15.11.13
widoki z okna autobusu…pola ryżowe? |
w drodze do Puerto |
Po tygodniu z karaluszkami i 6h w autobusie bez klimy z pełnym składem lokalsowej ekipy fundujemy sobie chwile luksusu w pokoju z łazienką (!) w Puerto Prinsesa w art house Banwa, w którym byliśmy poprzednio, acz w dormitorium. Roooozkosznie jest! Udało mi się nawet zmyć odżywkę z włosów, czuję prawie jak w SPA 🙂
Otóż fajną rzecz podróżowanie bez luksusów robi z ludźmi. Docenia się takie małe smaczki życia, które masz w domu z automatu, na co dzień. W rankingu hitów cywilizacji białego człowieka prowadzą: toaleta z sedesem (nie z dziurą), spłuczka w owej toalecie (nie wiaderko i kubełek), minimalne ciśnienie pod prysznicem (zimna woda to standard nawet w hotelu, ale przy tych temperaturach nie przeszkadza 🙂 ). I brak moich wiernych przyjaciół karaluszków i jaszczurek oczywiście 🙂 można się nawet kawy mrożonej napić. Czujemy się jak na wypasionym all inclusive :))) chyba zostaniemy jeszcze na jedną noc, a co!
4 komentarze
dziecko ja wogole nie rozumie twoich problemów z karaluszkami, przeciez to twoi starzy znajomi. zapomniałas juz czym karmiłaś w Słupsku swoje żółwie wodne?

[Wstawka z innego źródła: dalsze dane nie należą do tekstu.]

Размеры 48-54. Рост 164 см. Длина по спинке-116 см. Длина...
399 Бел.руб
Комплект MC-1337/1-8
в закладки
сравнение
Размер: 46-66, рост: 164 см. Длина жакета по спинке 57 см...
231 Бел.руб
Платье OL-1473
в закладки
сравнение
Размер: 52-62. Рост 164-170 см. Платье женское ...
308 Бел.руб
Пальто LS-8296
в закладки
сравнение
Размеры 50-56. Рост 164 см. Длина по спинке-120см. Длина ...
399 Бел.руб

mialas dzisiaj dzwonić. pol nocy przesiedziala przed komputerem gapiąc sie w okienko skypa
czekałam do północy czyli do Waszej 17 i poszłam spać, pisałam tacie żebyście weszli na skype jak tylko wrócicie z pracy. Będziesz dziś? Pamiętaj, u nas 6h do przodu 🙂
dziecko, o tym że bedziesz sie chciała łączyć mówiła mi ola …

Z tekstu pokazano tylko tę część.